By Paula Correia and Tom Lady
“Put your platters right here!” the petite woman calls out. Anne Prokopovych, veteran Opera League volunteer, oversees the setup and arrangement of food, lots and lots of home-cooked, amazing-looking food, across three long tables.
My friend and fellow volunteer Sue Correnti and I are on the 4th floor of the Dorothy Chandler Pavilion. No, we are not here to see an opera, but to feed all those who go into making an opera possible. As we stroll into the rehearsal room, we are greeted by fellow volunteers as well as a plethora of scents, each redolent of something prepared with tender loving care.
After Sue and I deposit our contributions, we stroll along the tables to peruse the multi-ethnic salads, the veggies, entrées and the dessert which, of course, gets its own table. Even more amazing than the sheer volume and variety of YUM! is the fact that each and every one of these dishes is homemade by the same volunteers who are now here tonight to give even more of their time.
Welcome to the Opera League cast dinner, perhaps the most nutritious tradition this side of the velvet curtain. Cast dinners typically take place during the last week of rehearsals, what they in the biz call tech week, when the performers are putting in grueling hours in full makeup and costume.
“The League dinner is one of my favorite parts of tech week,” says Aurelia Andrews, one of LA Opera's Domingo-Colburn-Stein Young Artists. “It feels like a family reunion, with all the casserole, and the cornbread is seriously amazing! It really feels like a fun family dinner amid all the focus and stress of production tech.”
“It’s a continual labor of love for our opera performers and support personnel,” is the oft-repeated volunteer refrain.
“My wife Anne and I have been joyfully volunteering, practically from the beginning when LA Opera was founded, because it gives us so much satisfaction,” says Anne Prokopovych’s husband, Ernie.
“I just like to be of service,” adds Japan-born Satchiko Higuchi, who sits on practically every Opera League committee.
So just who is the trailblazer who baked this delectable innovation?
That would be Alice Coulombe, the very same grande dame who, with Lorraine Saunders, co-founded the Opera League over thirty years ago. Alice recalls: “Our inspiration was English opera administrator Peter Hemmings, who became LA Opera’s first general manager in 1986 and strongly supported any type of hospitality and social activities… We had many small activities then. Cast dinners began with sandwiches in the basement and eventually evolved into the full dinners offered now.”
“The cast dinners are a wonderful way to get to know the Opera League community,” says Young Artist Liv Redpath. “I am always so honored by their dedication, interest and support of what we are working towards here at the company, and for the art of opera in a broader sense.”
At your typical cast dinner, the performers and support personnel can number anywhere between 80 and 160 very hungry people. On this night, those numbers are definitely bearing out to the higher end of that scale.
It’s half past five when the first of the famished show up. Opera League President Marlene Chavez says it best: “A diva’s gotta eat.” And how! In no time the room is packed with—sorry, I just have to say this—starving artists! Sue and I and the other volunteers can’t help smiling in gratitude as the LAOers pile on those plates. Starving no more!

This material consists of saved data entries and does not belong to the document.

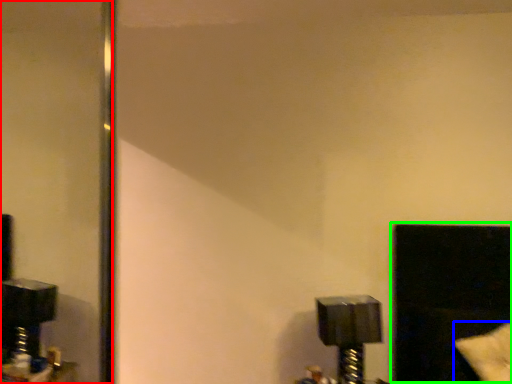 Question: Which is nearer to the mirror (highlighted by a red box)? pillow (highlighted by a blue box) or window (highlighted by a green box).

Choices:
 (A) pillow
 (B) window

Answer: (B) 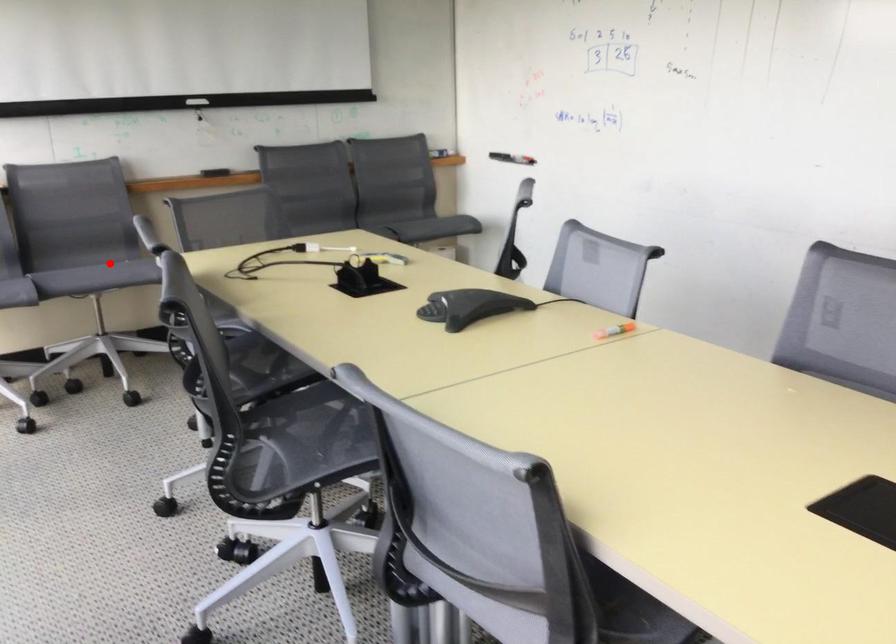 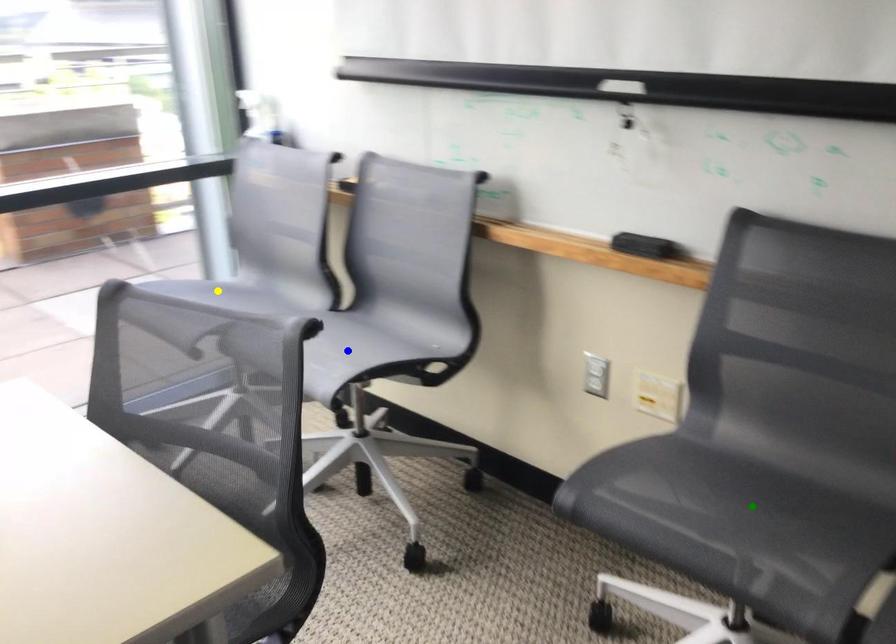 Question: I am providing you with two images of the same scene from different viewpoints. A red point is marked on the first image. You are given multiple points on the second image. In image 2, which mark is for the same physical point as the one in image 1?

Choices:
 (A) yellow point
 (B) blue point
 (C) green point

Answer: (B)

One such newly fed LAOer is Young Artist Michelle Siemens. “The Opera League's cast dinners are a wonderful opportunity to relax during the heightened anticipation of an approaching opening night,” she says. “The friendly faces and delicious food make for fond memories."
“It’s a wonderful way to learn a lot about opera,” says Mike Fawcett, who volunteers with his wife Virginia.
Virginia adds: “I wanted to find something meaningful to do related to my enthusiasm for opera.”
The thick, warm gravy on top of all this epic feasting is that none other than Maestro James Conlon shows up toward the end of the dinner to give thanks to the League volunteers. “The League is an integral part of LA Opera and a meaningful partner in all that we do,” he says. “Those of us who are devoted to the preservation and advancement of the form, each in his or her own way, work toward these goals because we believe that our society is richer and the world more humane as a result. With its various programs, the Opera League truly makes a difference.”
After LA Opera is fed, there is always plenty of food left for the volunteers to have their own dinner. By the time those volunteer bellies are full, it’s after seven o’clock. You know what that means, don’t you? Time for the dress rehearsal!
Sue and I and the other volunteers head downstairs to be among the first to watch the forthcoming production. And there we all are, the Leaguers in the audience and the LAOers singing their hearts out on stage, all of us united in nourishment, both culinary as well as cultural.